# '06 Bowtech Allegiance tuning problem (low left tear)



## ksdeerhunter1 (Dec 21, 2006)

I have a '06 Bowtech Allegiance 28inch draw, trophy shaker pronghorn rest, 350 maxima arrows cut at 27 inches with 100gr point. Can't seem to shoot bullet holes when paper tuning. I keep on getting a low left tear. What do I need to do to get this tuned in? EZE EYE center shot is true. Arrow is level and plumb. Cams are synched. Could the cable from the Trophy taker cause cam lean causing my lower left tear, hand torque, etc.? Now I shoot left handed.... Thanks in advance for your help.


----------



## taz69 (Dec 20, 2006)

*low left tear*

you could have a few problems nock point to low, timing, or tiller adjustment. You didn't say if the bow is grouping or not, my bow tears a little high when I shoot at paper, don't care because it groups very well.


----------



## ksdeerhunter1 (Dec 21, 2006)

It groups well at 20 yds. I didn't get a chance to try at 30 or 40 yds.

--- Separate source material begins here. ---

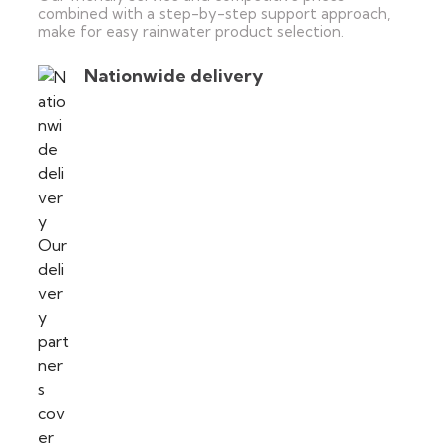
combined with a step-by-step support approach,
make for easy rainwater product selection.
Nationwide delivery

Tiller is at 10 1/8 both side. The cams are at dot 5, outside bow limb. I'll try to raise the nock and see what it does. Thanks for the information.:smile:


----------



## eugene1e® (Sep 24, 2005)

You should have 6 dots showing outside of limbs


----------



## ksdeerhunter1 (Dec 21, 2006)

Eugene1e,

What do I do to get the 6th dot outside of limb. Increase control cable twist or decrease twists? Thanks,


----------



## eugene1e® (Sep 24, 2005)

Im thinking you need to twist the sting not cables


----------



## ksdeerhunter1 (Dec 21, 2006)

*Low Left Fixed!!!!*

I installed new strings and cables. Vapor Trail of course. I still had factory strings on when I was describing lower left tear post. Cycled with 25 shots, installed peep, twisted everthing to get 6 dots outside limbs, moved arrow rest out to the right 1/16 or tad more and raised nock a little. Shooting sweet. Walk back tuned to verify center shot and grouping. Shooting better than I thought it would. These are a lot easier than single cams to tune. Tried broadheads and feel good compared to field tip grouping. I really enjoy shooting this bow and like the new STRIKERS from G5 for hunting. Thanks for all the help in this thread and others I read to help out. AT is the place 2B.


----------